#### [EXERCISE DETAILS]
Keep the pictures out, please, and set down every record exactly.

(Saved data entries)
*** Begin section ***

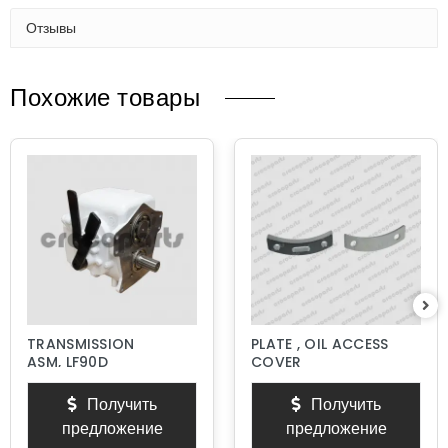
Отзывы
Похожие товары
TRANSMISSION
PLATE , OIL ACCESS
ASM, LF90D
COVER
Получить
Получить
предложение
предложение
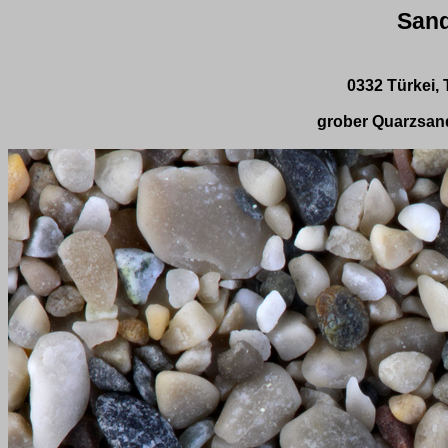
Sand
0332 Türkei, 
grober Quarzsand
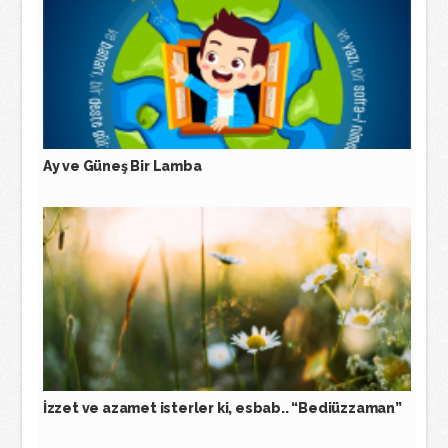
Ay ve Güneş Bir Lamba
İzzet ve azamet isterler ki, esbab.. “Bediüzzaman”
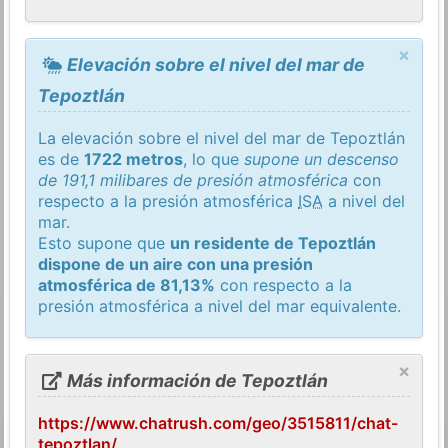
×
Elevación sobre el nivel del mar de
Tepoztlán
La elevación sobre el nivel del mar de Tepoztlán
es de
1722 metros
, lo que
supone un descenso
de 191,1 milibares de presión atmosférica
con
respecto a la presión atmosférica
ISA
a nivel del
mar.
Esto supone que
un residente de Tepoztlán
dispone de un aire con una presión
atmosférica de 81,13%
con respecto a la
presión atmosférica a nivel del mar equivalente.
×
Más información de Tepoztlán
https://www.chatrush.com/geo/3515811/chat-
tepoztlan/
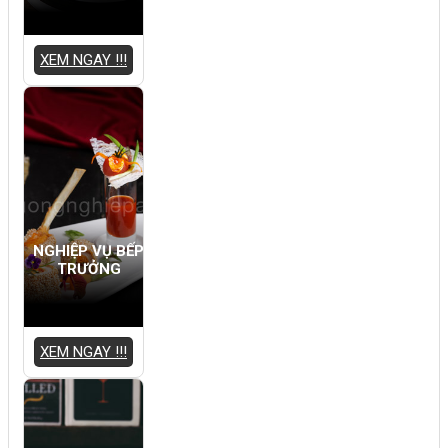
XEM NGAY !!!
NGHIỆP VỤ BẾP
TRƯỞNG
XEM NGAY !!!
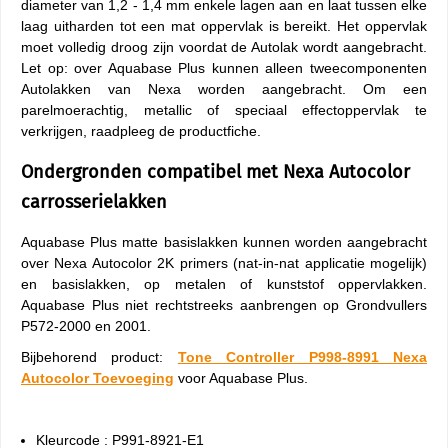
diameter van 1,2 - 1,4 mm enkele lagen aan en laat tussen elke
laag uitharden tot een mat oppervlak is bereikt. Het oppervlak
moet volledig droog zijn voordat de Autolak wordt aangebracht.
Let op: over Aquabase Plus kunnen alleen tweecomponenten
Autolakken van Nexa worden aangebracht. Om een
parelmoerachtig, metallic of speciaal effectoppervlak te
verkrijgen, raadpleeg de productfiche.
Ondergronden compatibel met Nexa Autocolor
carrosserielakken
Aquabase Plus matte basislakken kunnen worden aangebracht
over Nexa Autocolor 2K primers (nat-in-nat applicatie mogelijk)
en basislakken, op metalen of kunststof oppervlakken.
Aquabase Plus niet rechtstreeks aanbrengen op Grondvullers
P572-2000 en 2001.
Bijbehorend product:
Tone Controller P998-8991 Nexa
Autocolor Toevoeging
voor Aquabase Plus.
Kleurcode : P991-8921-E1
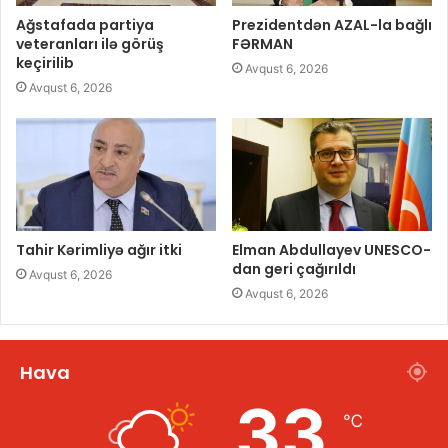
Ağstafada partiya
Prezidentdən AZAL-la bağlı
veteranları ilə görüş
FƏRMAN
keçirilib
Avqust 6, 2026
Avqust 6, 2026
Tahir Kərimliyə ağır itki
Elman Abdullayev UNESCO-
dan geri çağırıldı
Avqust 6, 2026
Avqust 6, 2026
Hava
33
℃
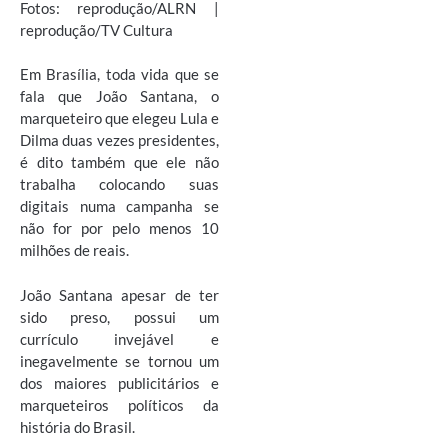
Fotos: reprodução/ALRN |
reprodução/TV Cultura
Em Brasília, toda vida que se
fala que João Santana, o
marqueteiro que elegeu Lula e
Dilma duas vezes presidentes,
é dito também que ele não
trabalha colocando suas
digitais numa campanha se
não for por pelo menos 10
milhões de reais.
João Santana apesar de ter
sido preso, possui um
currículo invejável e
inegavelmente se tornou um
dos maiores publicitários e
marqueteiros políticos da
história do Brasil.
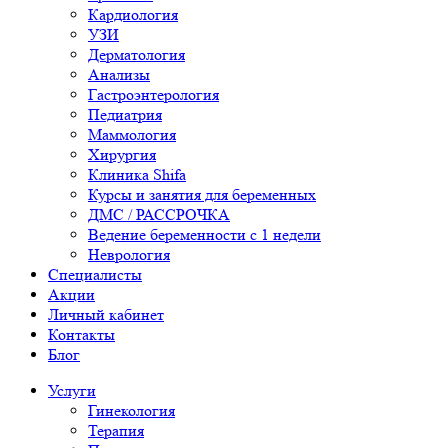
Кардиология
УЗИ
Дерматология
Анализы
Гастроэнтерология
Педиатрия
Маммология
Хирургия
Клиника Shifa
Курсы и занятия для беременных
ДМС / РАССРОЧКА
Ведение беременности с 1 недели
Неврология
Специалисты
Акции
Личный кабинет
Контакты
Блог
Услуги
Гинекология
Терапия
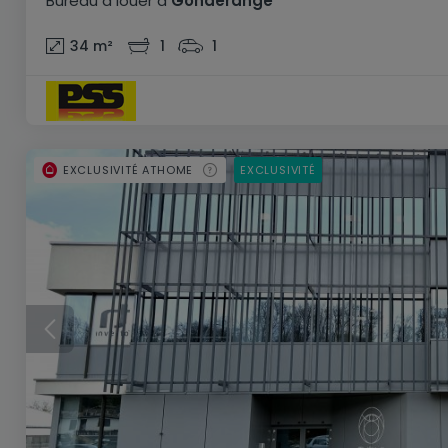
Bureau
à louer
à
Gonderange
34
m²
1
1
EXCLUSIVITÉ ATHOME
EXCLUSIVITÉ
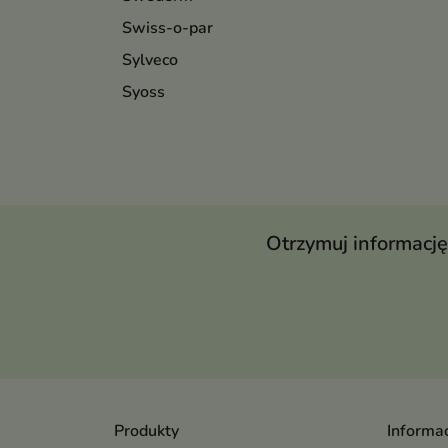
Swiss-o-par
Sylveco
Syoss
Otrzymuj informację
Produkty
Informac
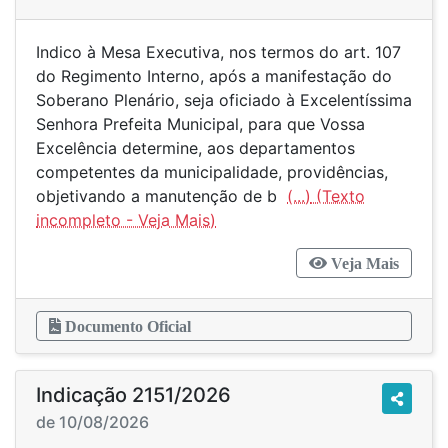
Indico à Mesa Executiva, nos termos do art. 107
do Regimento Interno, após a manifestação do
Soberano Plenário, seja oficiado à Excelentíssima
Senhora Prefeita Municipal, para que Vossa
Excelência determine, aos departamentos
competentes da municipalidade, providências,
objetivando a manutenção de b
(...)
Veja Mais
Documento Oficial
Indicação 2151/2026
de 10/08/2026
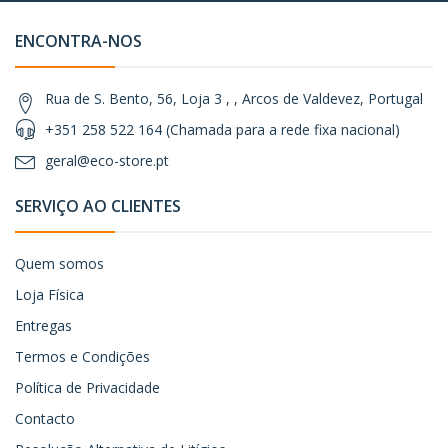
ENCONTRA-NOS
Rua de S. Bento, 56, Loja 3 , , Arcos de Valdevez, Portugal
+351 258 522 164 (Chamada para a rede fixa nacional)
geral@eco-store.pt
SERVIÇO AO CLIENTES
Quem somos
Loja Física
Entregas
Termos e Condições
Política de Privacidade
Contacto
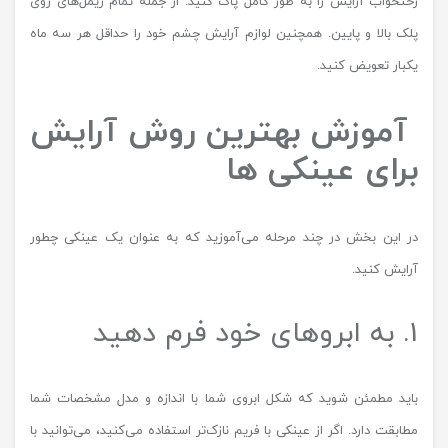
رختخواب آرایش را به طور کامل پاک کنید. از جمله تمام ریمل‌های روی
پلک بالا و پایین. همچنین لوازم آرایش چشم خود را حداقل هر سه ماه
یکبار تعویض کنید.
آموزش
بهترین روش
آرایش
برای عینکی ها
در این بخش در چند مرحله می‌آموزید که به عنوان یک عینکی چطور
آرایش کنید.
1. به ابروهای خود فرم دهید
باید مطمئن شوید که شکل ابروی شما با اندازه و مدل مشخصات شما
مطابقت دارد. اگر از عینکی با فریم نازک‌تر استفاده می‌کنید، می‌توانید با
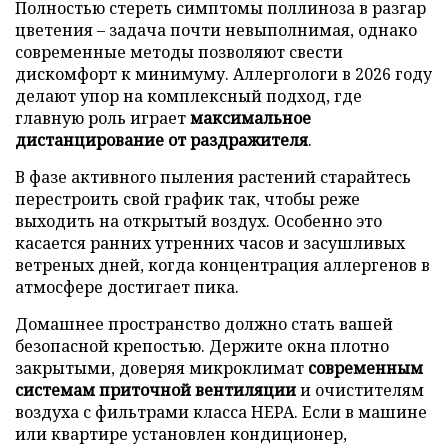
Полностью стереть симптомы поллиноза в разгар
цветения – задача почти невыполнимая, однако
современные методы позволяют свести
дискомфорт к минимуму. Аллергологи в 2026 году
делают упор на комплексный подход, где
главную роль играет
максимальное
дистанцирование от раздражителя
.
В фазе активного пыления растений старайтесь
перестроить свой график так, чтобы реже
выходить на открытый воздух. Особенно это
касается ранних утренних часов и засушливых
ветреных дней, когда концентрация аллергенов в
атмосфере достигает пика.
Домашнее пространство должно стать вашей
безопасной крепостью. Держите окна плотно
закрытыми, доверяя микроклимат
современным
системам приточной вентиляции
и очистителям
воздуха с фильтрами класса HEPA. Если в машине
или квартире установлен кондиционер,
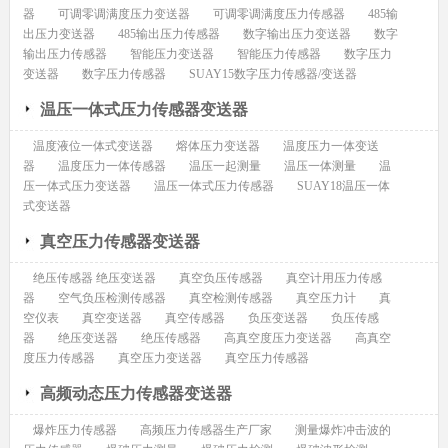
器
可调零调满度压力变送器
可调零调满度压力传感器
485输
出压力变送器
485输出压力传感器
数字输出压力变送器
数字
输出压力传感器
智能压力变送器
智能压力传感器
数字压力
变送器
数字压力传感器
SUAY15数字压力传感器/变送器
温压一体式压力传感器变送器
温度液位一体式变送器
熔体压力变送器
温度压力一体变送
器
温度压力一体传感器
温压一起测量
温压一体测量
温
压一体式压力变送器
温压一体式压力传感器
SUAY18温压一体
式变送器
真空压力传感器变送器
绝压传感器 绝压变送器
真空负压传感器
真空计用压力传感
器
空气负压检测传感器
真空检测传感器
真空压力计
真
空仪表
真空变送器
真空传感器
负压变送器
负压传感
器
绝压变送器
绝压传感器
高真空度压力变送器
高真空
度压力传感器
真空压力变送器
真空压力传感器
高频动态压力传感器变送器
爆炸压力传感器
高频压力传感器生产厂家
测量爆炸冲击波的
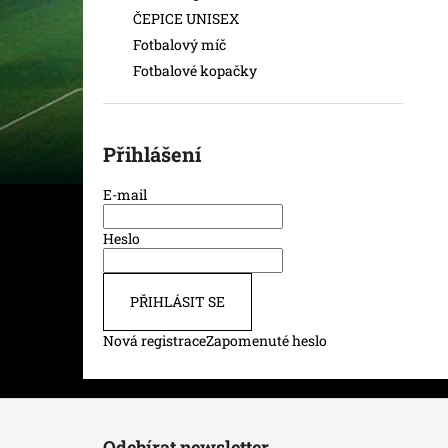
ČEPICE UNISEX
Fotbalový míč
Fotbalové kopačky
Přihlášení
E-mail
Heslo
PŘIHLÁSIT SE
Nová registrace
Zapomenuté heslo
Z
á
Odebírat newsletter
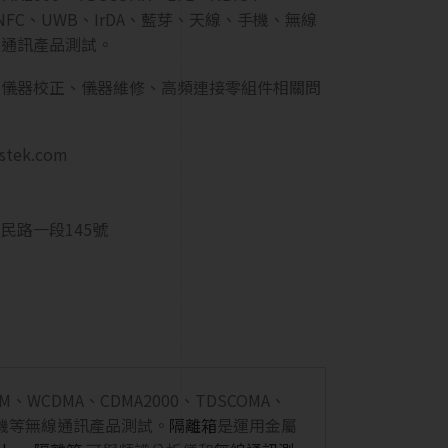
ID、NFC、UWB、IrDA、藍芽、天線、手機、無線
線通訊產品測試。
、儀器校正、儀器維修、高頻連接零組件相關問
estek.com
民路一段145號
GSM、WCDMA、CDMA2000、TDSCOMA、
器、耳機等無線通訊產品測試。
隔離箱
是運用金屬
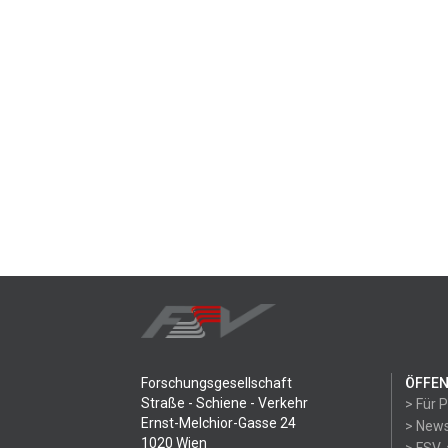
Forschungsgesellschaft
ÖFFEN
Straße - Schiene - Verkehr
> Für 
Ernst-Melchior-Gasse 24
> News
1020 Wien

*** End section ***

#### [WRITTEN ANSWER]
Отзывы
Похожие товары
TRANSMISSION
PLATE , OIL ACCESS
ASM, LF90D
COVER
Получить
Получить
предложение
предложение
Sand
0332 Türkei, 
grober Quarzsand
Ay ve Güneş Bir Lamba
İzzet ve azamet isterler ki, esbab.. “Bediüzzaman”
×
Elevación sobre el nivel del mar de
Tepoztlán
La elevación sobre el nivel del mar de Tepoztlán
es de
1722 metros
, lo que
supone un descenso
de 191,1 milibares de presión atmosférica
con
respecto a la presión atmosférica
ISA
a nivel del
mar.
Esto supone que
un residente de Tepoztlán
dispone de un aire con una presión
atmosférica de 81,13%
con respecto a la
presión atmosférica a nivel del mar equivalente.
×
Más información de Tepoztlán
https://www.chatrush.com/geo/3515811/chat-
tepoztlan/
XEM NGAY !!!
NGHIỆP VỤ BẾP
TRƯỞNG
XEM NGAY !!!
diameter van 1,2 - 1,4 mm enkele lagen aan en laat tussen elke
laag uitharden tot een mat oppervlak is bereikt. Het oppervlak
moet volledig droog zijn voordat de Autolak wordt aangebracht.
Let op: over Aquabase Plus kunnen alleen tweecomponenten
Autolakken van Nexa worden aangebracht. Om een
parelmoerachtig, metallic of speciaal effectoppervlak te
verkrijgen, raadpleeg de productfiche.
Ondergronden compatibel met Nexa Autocolor
carrosserielakken
Aquabase Plus matte basislakken kunnen worden aangebracht
over Nexa Autocolor 2K primers (nat-in-nat applicatie mogelijk)
en basislakken, op metalen of kunststof oppervlakken.
Aquabase Plus niet rechtstreeks aanbrengen op Grondvullers
P572-2000 en 2001.
Bijbehorend product:
Tone Controller P998-8991 Nexa
Autocolor Toevoeging
voor Aquabase Plus.
Kleurcode : P991-8921-E1
Ağstafada partiya
Prezidentdən AZAL-la bağlı
veteranları ilə görüş
FƏRMAN
keçirilib
Avqust 6, 2026
Avqust 6, 2026
Tahir Kərimliyə ağır itki
Elman Abdullayev UNESCO-
dan geri çağırıldı
Avqust 6, 2026
Avqust 6, 2026
Hava
33
℃
Fotos: reprodução/ALRN |
reprodução/TV Cultura
Em Brasília, toda vida que se
fala que João Santana, o
marqueteiro que elegeu Lula e
Dilma duas vezes presidentes,
é dito também que ele não
trabalha colocando suas
digitais numa campanha se
não for por pelo menos 10
milhões de reais.
João Santana apesar de ter
sido preso, possui um
currículo invejável e
inegavelmente se tornou um
dos maiores publicitários e
marqueteiros políticos da
história do Brasil.
Кардиология
УЗИ
Дерматология
Анализы
Гастроэнтерология
Педиатрия
Маммология
Хирургия
Клиника Shifa
Курсы и занятия для беременных
ДМС / РАССРОЧКА
Ведение беременности с 1 недели
Неврология
Специалисты
Акции
Личный кабинет
Контакты
Блог
Услуги
Гинекология
Терапия
Bureau
à louer
à
Gonderange
34
m²
1
1
EXCLUSIVITÉ ATHOME
EXCLUSIVITÉ
Swiss-o-par
Sylveco
Syoss
Otrzymuj informację
Produkty
Informac
Indico à Mesa Executiva, nos termos do art. 107
do Regimento Interno, após a manifestação do
Soberano Plenário, seja oficiado à Excelentíssima
Senhora Prefeita Municipal, para que Vossa
Excelência determine, aos departamentos
competentes da municipalidade, providências,
objetivando a manutenção de b
(...)
Veja Mais
Documento Oficial
Indicação 2151/2026
de 10/08/2026
ENCONTRA-NOS
Rua de S. Bento, 56, Loja 3 , , Arcos de Valdevez, Portugal
+351 258 522 164 (Chamada para a rede fixa nacional)
geral@eco-store.pt
SERVIÇO AO CLIENTES
Quem somos
Loja Física
Entregas
Termos e Condições
Política de Privacidade
Contacto
رختخواب آرایش را به طور کامل پاک کنید. از جمله تمام ریمل‌های روی
پلک بالا و پایین. همچنین لوازم آرایش چشم خود را حداقل هر سه ماه
یکبار تعویض کنید.
آموزش
بهترین روش
آرایش
برای عینکی ها
در این بخش در چند مرحله می‌آموزید که به عنوان یک عینکی چطور
آرایش کنید.
1. به ابروهای خود فرم دهید
باید مطمئن شوید که شکل ابروی شما با اندازه و مدل مشخصات شما
مطابقت دارد. اگر از عینکی با فریم نازک‌تر استفاده می‌کنید، می‌توانید با
Полностью стереть симптомы поллиноза в разгар
цветения – задача почти невыполнимая, однако
современные методы позволяют свести
дискомфорт к минимуму. Аллергологи в 2026 году
делают упор на комплексный подход, где
главную роль играет
максимальное
дистанцирование от раздражителя
.
В фазе активного пыления растений старайтесь
перестроить свой график так, чтобы реже
выходить на открытый воздух. Особенно это
касается ранних утренних часов и засушливых
ветреных дней, когда концентрация аллергенов в
атмосфере достигает пика.
Домашнее пространство должно стать вашей
безопасной крепостью. Держите окна плотно
закрытыми, доверяя микроклимат
современным
системам приточной вентиляции
и очистителям
воздуха с фильтрами класса HEPA. Если в машине
или квартире установлен кондиционер,
器
可调零调满度压力变送器
可调零调满度压力传感器
485输
出压力变送器
485输出压力传感器
数字输出压力变送器
数字
输出压力传感器
智能压力变送器
智能压力传感器
数字压力
变送器
数字压力传感器
SUAY15数字压力传感器/变送器
温压一体式压力传感器变送器
温度液位一体式变送器
熔体压力变送器
温度压力一体变送
器
温度压力一体传感器
温压一起测量
温压一体测量
温
压一体式压力变送器
温压一体式压力传感器
SUAY18温压一体
式变送器
真空压力传感器变送器
绝压传感器 绝压变送器
真空负压传感器
真空计用压力传感
器
空气负压检测传感器
真空检测传感器
真空压力计
真
空仪表
真空变送器
真空传感器
负压变送器
负压传感
器
绝压变送器
绝压传感器
高真空度压力变送器
高真空
度压力传感器
真空压力变送器
真空压力传感器
高频动态压力传感器变送器
爆炸压力传感器
高频压力传感器生产厂家
测量爆炸冲击波的
ČEPICE UNISEX
Fotbalový míč
Fotbalové kopačky
Přihlášení
E-mail
Heslo
PŘIHLÁSIT SE
Nová registrace
Zapomenuté heslo
Z
á
Odebírat newsletter
ID、NFC、UWB、IrDA、藍芽、天線、手機、無線
線通訊產品測試。
、儀器校正、儀器維修、高頻連接零組件相關問
estek.com
民路一段145號
GSM、WCDMA、CDMA2000、TDSCOMA、
器、耳機等無線通訊產品測試。
隔離箱
是運用金屬
Forschungsgesellschaft
ÖFFEN
Straße - Schiene - Verkehr
> Für 
Ernst-Melchior-Gasse 24
> News
1020 Wien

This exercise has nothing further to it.